Christmas Tree Alley
“… The Frasers will last longer. The Douglas will “drop their needles, but stink up good – great smell those Douglas”.
Just as Christmas threatened to become a giant to-do-list, I spotted a backdated NY Times Modern Love column. One throw-away line from Teresa Link’s essay said it all. On the list of domestic duties that swallowed her up…
“There was … the calendar of holidays we had to celebrate in ways that drained all pleasure.”
That sealed it. On Monday morning I walked 20 blocks down to the Urban Space-run Holiday Market in my neighbourhood, the Columbus Circle Holiday Market. Its 100 pop-up stores include great accessory designers, great food and a very laid back vibe if you’re there early. Also more hat/ glove/ scarf vendors than seems economically viable.

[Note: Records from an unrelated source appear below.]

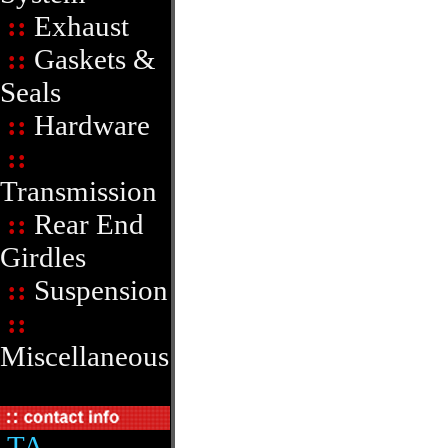
::
Exhaust
::
Gaskets &
Seals
::
Hardware
::
Transmission
::
Rear End
Girdles
::
Suspension
::
Miscellaneous
TA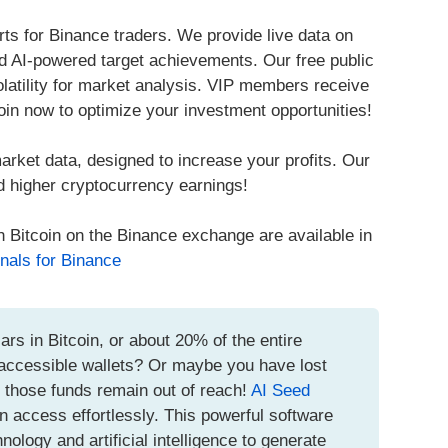
ts for Binance traders. We provide live data on
 AI-powered target achievements. Our free public
volatility for market analysis. VIP members receive
oin now to optimize your investment opportunities!
arket data, designed to increase your profits. Our
d higher cryptocurrency earnings!
h Bitcoin on the Binance exchange are available in
nals for Binance
ars in Bitcoin, or about 20% of the entire
inaccessible wallets? Or maybe you have lost
t those funds remain out of reach!
AI Seed
n access effortlessly. This powerful software
logy and artificial intelligence to generate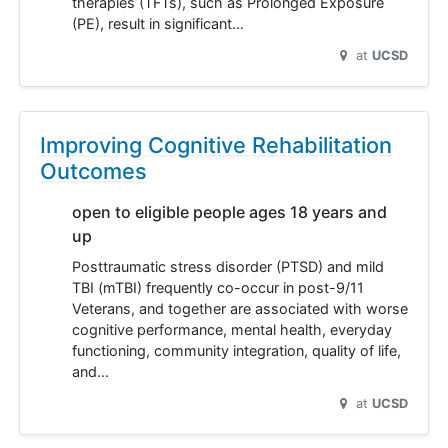
therapies (TFTs), such as Prolonged Exposure
(PE), result in significant…
at
UCSD
Improving Cognitive Rehabilitation
Outcomes
open to eligible people ages 18 years and
up
Posttraumatic stress disorder (PTSD) and mild
TBI (mTBI) frequently co-occur in post-9/11
Veterans, and together are associated with worse
cognitive performance, mental health, everyday
functioning, community integration, quality of life,
and…
at
UCSD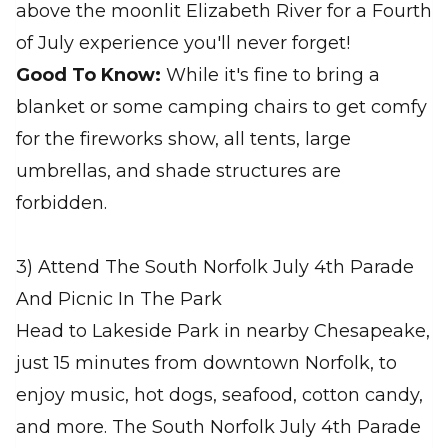
above the moonlit Elizabeth River for a Fourth
of July experience you'll never forget!
Good To Know:
While it's fine to bring a
blanket or some camping chairs to get comfy
for the fireworks show, all tents, large
umbrellas, and shade structures are
forbidden.
3) Attend The South Norfolk July 4th Parade
And Picnic In The Park
Head to Lakeside Park in nearby Chesapeake,
just 15 minutes from downtown Norfolk, to
enjoy music, hot dogs, seafood, cotton candy,
and more. The South Norfolk July 4th Parade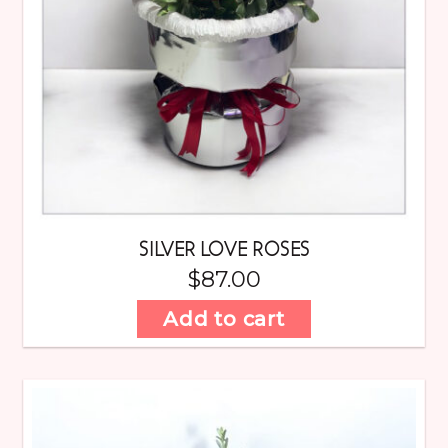
SILVER LOVE ROSES
$
87.00
Add to cart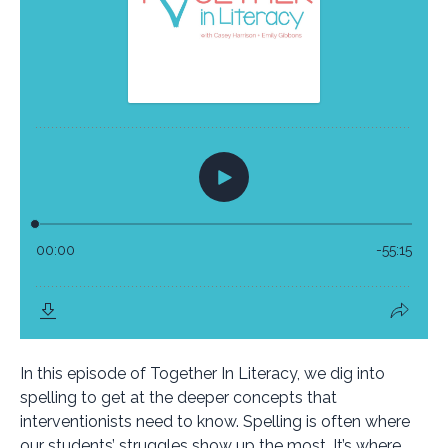
In this episode of Together In Literacy, we dig into
spelling to get at the deeper concepts that
interventionists need to know. Spelling is often where
our students’ struggles show up the most. It’s where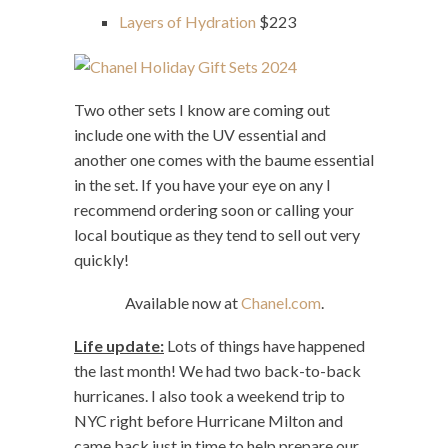
Layers of Hydration
$223
Two other sets I know are coming out
include one with the UV essential and
another one comes with the baume essential
in the set. If you have your eye on any I
recommend ordering soon or calling your
local boutique as they tend to sell out very
quickly!
Available now at
Chanel.com
.
Life update:
Lots of things have happened
the last month! We had two back-to-back
hurricanes. I also took a weekend trip to
NYC right before Hurricane Milton and
came back just in time to help prepare our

From there I took the subway down to 42nd Street and wandered through the more touristy Bryant Park Holiday Market, set around The Pond. I elbowed my way over four avenues to take an overcrowded 6 train back up the east side to the Metropolitan Museum of Art store.

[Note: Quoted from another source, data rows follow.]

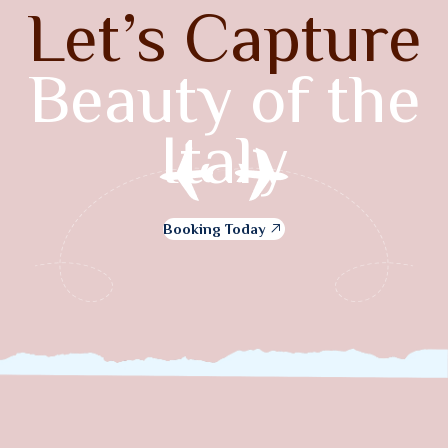
Let’s Capture
Beauty of the
Italy
Booking Today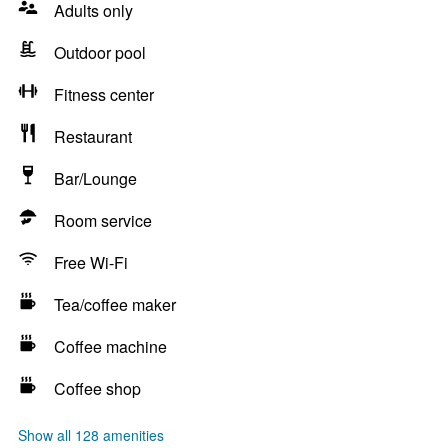
Adults only
Outdoor pool
Fitness center
Restaurant
Bar/Lounge
Room service
Free Wi-Fi
Tea/coffee maker
Coffee machine
Coffee shop
Show all 128 amenities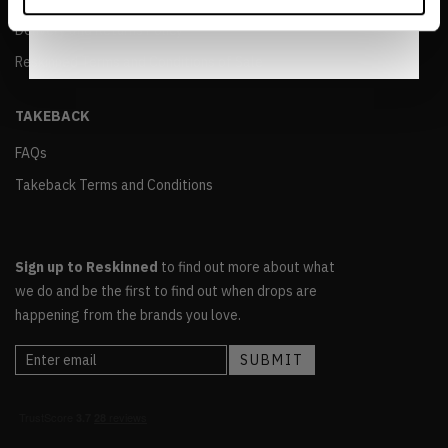
Notice
.
Delivery and Returns Policy
Reskinned Terms and Conditions of Sale
TAKEBACK
FAQs
Takeback Terms and Conditions
Sign up to Reskinned
to find out more about what
we do and be the first to find out when drops are
happening from the brands you love.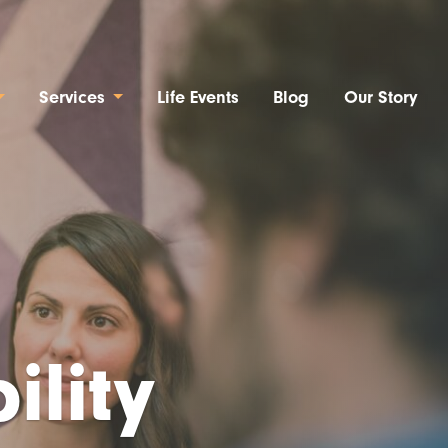
Services
Life Events
Blog
Our Story
ility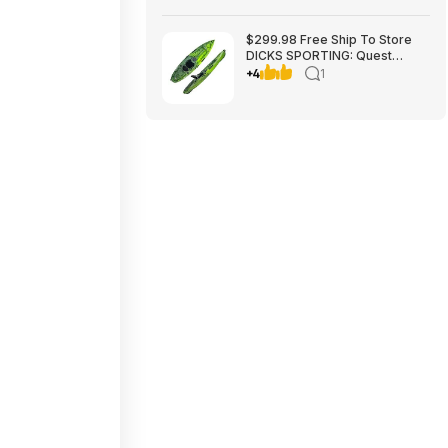
$299.98 Free Ship To Store
DICKS SPORTING: Quest
Crosswater 100 Kayak
+4
1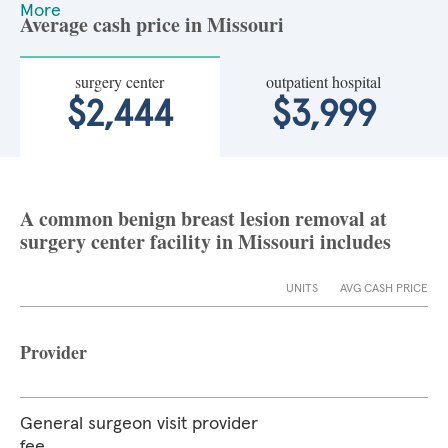
More
Average cash price in Missouri
surgery center
outpatient hospital
$2,444
$3,999
A common benign breast lesion removal at
surgery center facility in Missouri includes
UNITS
AVG CASH PRICE
Provider
General surgeon visit provider
fee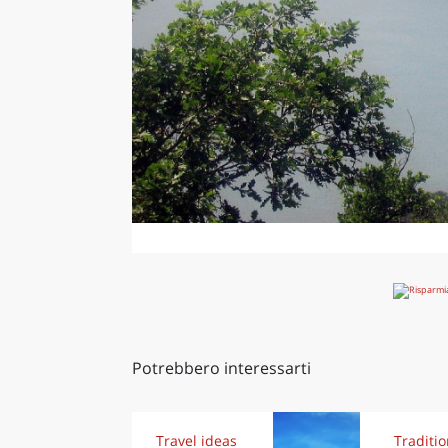
Potrebbero interessarti
Travel ideas
Traditi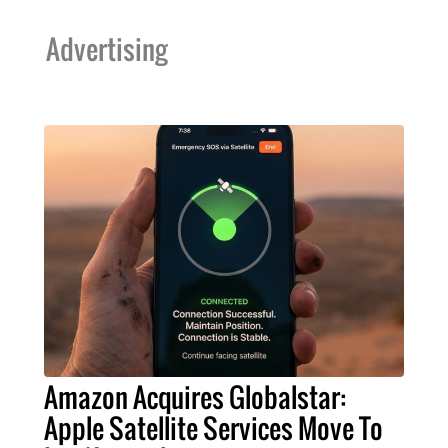
Advertising
Amazon Acquires Globalstar:
Apple Satellite Services Move To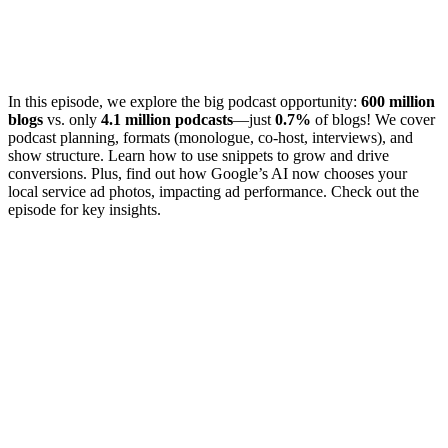
In this episode, we explore the big podcast opportunity:
600 million
blogs
vs. only
4.1 million podcasts
—just
0.7%
of blogs! We cover
podcast planning, formats (monologue, co-host, interviews), and
show structure. Learn how to use snippets to grow and drive
conversions. Plus, find out how Google’s AI now chooses your
local service ad photos, impacting ad performance. Check out the
episode for key insights.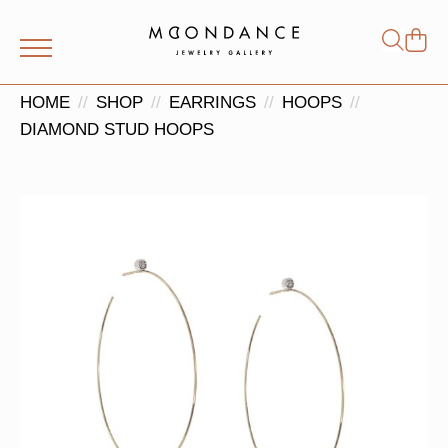
Shop
Search
for:
HOME
SHOP
EARRINGS
HOOPS
DIAMOND STUD HOOPS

Walking back to the Upper West Side across Central Park, I had a great gift idea. I’d have to head back to Columbus Circle for it. Another day. It was late, I was tired, over-caffeinated and foot-sore The day’s errands could have been done in a morning on-line and left time for Christmas cards, which will now become new year cards. But I had jostled my way around Manhattan and back into ‘The Holidays”.
Cole Haan’s advertisement in the train, for all its smugness, had a point …
“You didn’t move to New York to stay home.”
Well, up to a point. Now that all the pre-season rushing around is over, it’s up to us to celebrate it – gratefully, quietly, pleasurably – at home!